Ler Lamba-me se puder – Capítulo 197 Online

Existem muitos ômegas cujo aroma é naturalmente fraco.
Há casos em que, no dia a dia, o cheiro é tão imperceptível que podem ser confundidos com betas — e apenas durante o ciclo de cio é que os feromônios transbordam. Ashley decidiu ignorar o fato de que o aroma que sentiu naquela manhã agora não existia mais e procurar outra evidência.
— Mm…
Um gemido suave escapou pelos lábios de Koy. Ashley conteve a ansiedade que o consumia e o beijou da forma mais delicada possível. Lentamente, como se fosse o primeiro beijo deles, entrelaçou a língua à dele com ternura, misturando a saliva. Mordiscou de leve seus lábios antes de sugá-los — e logo Koy reagiu. A mão que antes hesitava tocou o braço de Ashley, depois subiu com cuidado até agarrar seus ombros.

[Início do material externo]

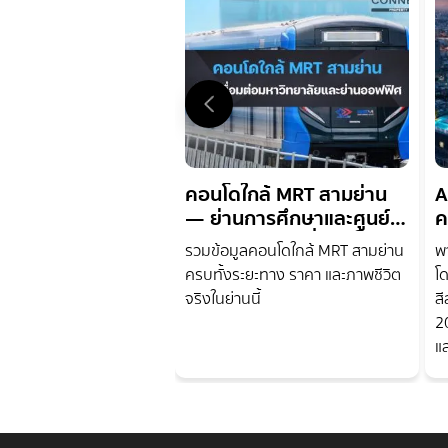
คอนโดใกล้ MRT สามย่าน
A
— ย่านการศึกษาและศูนย์
ค
รวมร้านอาหารที่ตอบโจทย์
M
รวมข้อมูลคอนโดใกล้ MRT สามย่าน
พ
ชีวิตคนเมือง | Connex
ครบทั้งระยะทาง ราคา และภาพชีวิต
โ
Property
จริงในย่านนี้
สี
2
แ
หากคุณกำลังมองหาอสังหาริมทรัพย์ที่เปรียบเสมือนก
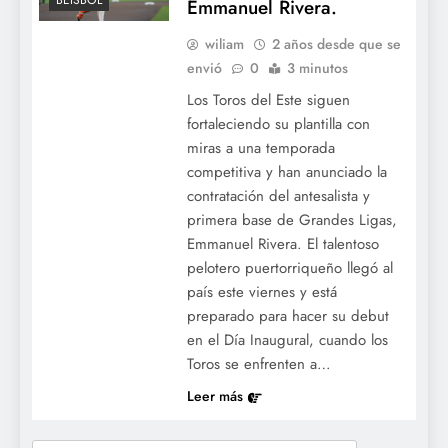
BÉISBOL
Emmanuel Rivera.
wiliam
2 años desde que se
envió
0
3 minutos
Los Toros del Este siguen
fortaleciendo su plantilla con
miras a una temporada
competitiva y han anunciado la
contratación del antesalista y
primera base de Grandes Ligas,
Emmanuel Rivera. El talentoso
pelotero puertorriqueño llegó al
país este viernes y está
preparado para hacer su debut
en el Día Inaugural, cuando los
Toros se enfrenten a…
Leer más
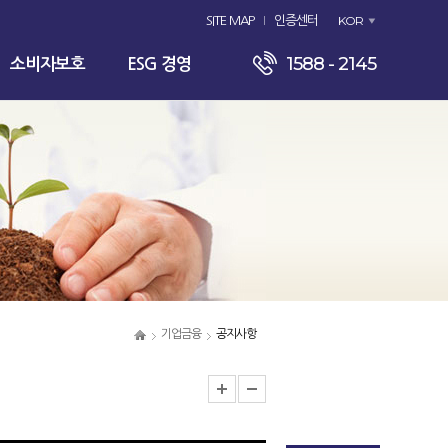
KOR
SITE MAP
인증센터
1588 - 2145
소비자보호
ESG 경영
기업금융
공지사항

Ashley envolveu a cintura de Koy com um braço, ergueu-o e subiu com ele na cama.
Haa…
Quando seus lábios se separaram, Koy soltou um suspiro carregado de desejo e frustração. Ashley o observou de cima enquanto tirava o colete do terno. Até então, ele só havia retirado o paletó; ainda estava vestido como saíra pela manhã. Percebendo que era o único completamente nu, Koy encolheu os ombros por puro constrangimento e mexeu os dedos dos pés sem saber onde colocar o olhar.
Diante dele, Ashley começou a se despir, uma peça de cada vez.

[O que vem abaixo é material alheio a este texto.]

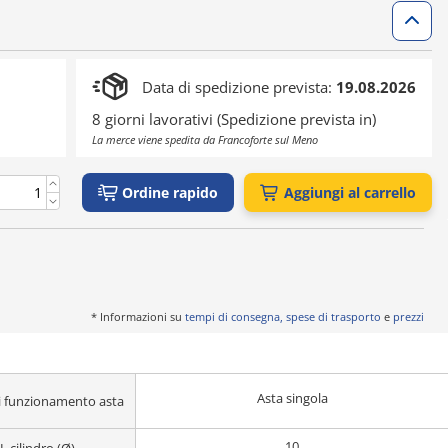
Data di spedizione prevista:
19.08.2026
8 giorni lavorativi (Spedizione prevista in)
La merce viene spedita da Francoforte sul Meno
Ordine rapido
Aggiungi al carrello
* Informazioni su
tempi di consegna, spese di trasporto
e
prezzi
Asta singola
 funzionamento asta
10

Primeiro o colete. Depois a gravata. Em seguida, abriu um a um os botões da camisa branca. Koy engoliu em seco sem perceber. Quando Ashley finalmente se livrou de tudo o que ainda vestia e inclinou o corpo sobre ele, Koy abriu os braços como se estivesse esperando por aquilo.

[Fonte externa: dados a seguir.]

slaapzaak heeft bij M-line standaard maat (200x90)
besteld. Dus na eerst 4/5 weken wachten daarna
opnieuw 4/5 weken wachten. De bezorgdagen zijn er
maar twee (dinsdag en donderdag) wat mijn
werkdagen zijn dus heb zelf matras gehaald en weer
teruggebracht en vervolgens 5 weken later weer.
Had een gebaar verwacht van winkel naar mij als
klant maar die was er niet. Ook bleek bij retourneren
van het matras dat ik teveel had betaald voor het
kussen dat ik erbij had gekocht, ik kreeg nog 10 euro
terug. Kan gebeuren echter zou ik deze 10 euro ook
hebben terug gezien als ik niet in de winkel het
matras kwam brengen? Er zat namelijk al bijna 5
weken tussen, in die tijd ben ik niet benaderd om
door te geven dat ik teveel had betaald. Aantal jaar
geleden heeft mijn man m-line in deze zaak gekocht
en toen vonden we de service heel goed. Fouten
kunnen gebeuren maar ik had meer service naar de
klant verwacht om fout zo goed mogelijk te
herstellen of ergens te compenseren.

O corpo musculoso e pesado caiu sobre o dele. Por um instante, o peso tirou-lhe o fôlego, mas logo Koy o abraçou com força e pressionou os lábios contra seu ombro.
— Eu te amo, Ash.
Koy sussurrou junto ao ouvido dele, cheio de súplicas. Depois de alternar beijos entre a bochecha e o lóbulo da orelha, levou as duas mãos ao rosto de Ashley, segurando-o, e reafirmou enquanto o encarava nos olhos:
— Para mim, só existe você. A minha vida inteira foi só você.
— Eu sei.
Com um leve sorriso, Ashley segurou as mãos que envolviam seu rosto, virou a cabeça e beijou sua palma. Com os lábios ainda colados ali, murmurou em voz baixa:
— Eu não duvido de você.
— …Sério?
— Sim.
Ashley sorriu. Koy ainda piscava os olhos, inseguro, e Ashley uniu seus lábios aos dele, pensando consigo mesmo:
‘O único que ele ama sou eu.’
Enquanto lambia e sugava seus lábios repetidas vezes, Ashley deslizou a mão para baixo. Seus dedos encontraram os mamilos que se destacavam de forma evidente sobre o peito que subia e descia com a respiração trêmula. Ele os acariciou entre os dedos, provocando cócegas, e então beliscou um deles. Koy se sobressaltou, arqueando levemente a cintura.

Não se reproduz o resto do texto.